• Required work
Quote word for word the lines below, beginning with the first and ending with the one that has "وإصابة اثنين آخرين باستهداف في ريف". Drop the pictures.

(Collected data)
========================================================================

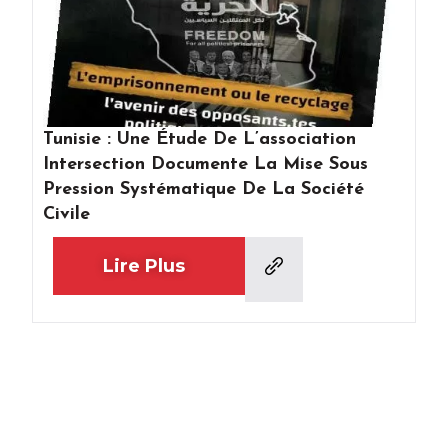
Tunisie : Une Étude De L’association
Intersection Documente La Mise Sous
Pression Systématique De La Société
Civile
Lire Plus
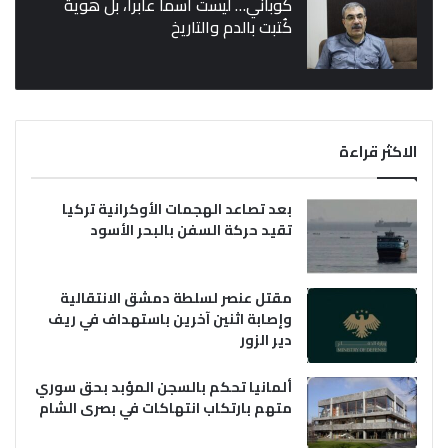
كوباني… ليست اسماً عابراً، بل هوية
كُتبت بالدم والتاريخ
الاكثر قراءة
بعد تصاعد الهجمات الأوكرانية تركيا
تقيد حركة السفن بالبحر الأسود
مقتل عنصر لسلطة دمشق الانتقالية
وإصابة اثنين آخرين باستهداف في ريف
دير الزور
ألمانيا تحكم بالسجن المؤبد بحق سوري
متهم بارتكاب انتهاكات في بصرى الشام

========================================================================

• Task solution
Tunisie : Une Étude De L’association
Intersection Documente La Mise Sous
Pression Systématique De La Société
Civile
Lire Plus
كوباني… ليست اسماً عابراً، بل هوية
كُتبت بالدم والتاريخ
الاكثر قراءة
بعد تصاعد الهجمات الأوكرانية تركيا
تقيد حركة السفن بالبحر الأسود
مقتل عنصر لسلطة دمشق الانتقالية
وإصابة اثنين آخرين باستهداف في ريف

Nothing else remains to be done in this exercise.